Ultimately, Rick’s second conversion was not a departure from his original faith. It was a restoration of his original focus on simply following Jesus.

Peace Catalyst prioritizes loving friendships with Muslims. A key value is hospitality, as Muslims and Christian friends (sometimes with Jewish friends) break bread together around a common table, with no strings attached.

But Peace Catalyst is ultimately about following Jesus. On its website, Rick wrote:

“Above all, we are followers of Jesus, on a journey with him, following where he leads us. We center our lives on him—not on the religion of Christianity, not on Western civilization, and not on patriotism. Jesus is the great peacemaker. We affirm a Jesus-centered approach to life because this highlights the treasure of the good news.”

Rick came full-circle back to his original faith: following Jesus.

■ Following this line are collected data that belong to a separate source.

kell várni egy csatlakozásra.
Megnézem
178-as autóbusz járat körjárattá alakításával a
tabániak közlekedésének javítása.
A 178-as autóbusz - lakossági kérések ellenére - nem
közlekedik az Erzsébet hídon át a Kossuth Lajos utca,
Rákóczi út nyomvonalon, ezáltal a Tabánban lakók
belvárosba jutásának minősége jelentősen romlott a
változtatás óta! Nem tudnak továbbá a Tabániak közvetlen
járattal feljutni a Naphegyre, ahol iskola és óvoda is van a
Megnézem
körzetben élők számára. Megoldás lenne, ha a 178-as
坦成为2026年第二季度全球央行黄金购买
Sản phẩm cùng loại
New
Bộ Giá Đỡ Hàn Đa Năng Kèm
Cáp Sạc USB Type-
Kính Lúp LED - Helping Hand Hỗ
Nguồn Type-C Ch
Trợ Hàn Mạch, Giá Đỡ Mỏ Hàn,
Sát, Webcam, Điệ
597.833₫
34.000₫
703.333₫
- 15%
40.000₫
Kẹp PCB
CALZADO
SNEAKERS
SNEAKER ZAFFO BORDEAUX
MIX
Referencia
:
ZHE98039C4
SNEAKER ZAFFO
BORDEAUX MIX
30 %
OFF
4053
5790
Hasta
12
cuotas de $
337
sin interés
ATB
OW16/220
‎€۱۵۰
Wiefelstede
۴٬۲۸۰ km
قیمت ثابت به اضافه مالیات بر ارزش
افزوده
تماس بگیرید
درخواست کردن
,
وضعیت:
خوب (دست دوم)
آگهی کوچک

But did Rick still believe in “inviting Muslims to follow Jesus”? Muslims and Christians alike often asked him that question. His typical answer was something like this: “Of course I would like to see my Muslim friends encounter Jesus as I did, just as Muslim friends want me to embrace Islam. But ultimately that is up to God, not me. What is up to me is that Jesus calls me to follow him in loving my Muslim neighbors unconditionally and partnering with them toward a peaceable world.”

In his later years, Rick believed strongly that though the gospel includes an eschatological future in heaven, it is also about God’s kingdom coming and God’s will being done on this earth as it is in heaven.

Rick passed away from complications related to bile duct cancer, and entered the presence of the Lord. But in his last days, he maintained hope that what he created in Peace Catalyst would carry on his vision.

“I want to be part of creating a new heaven and a new earth with God,” said Rick, quoted in his obituary.

“A peaceable kingdom.”

Joseph Cumming is a scholar of Islamic and Christian thought who serves as pastor of the International Church at Yale University.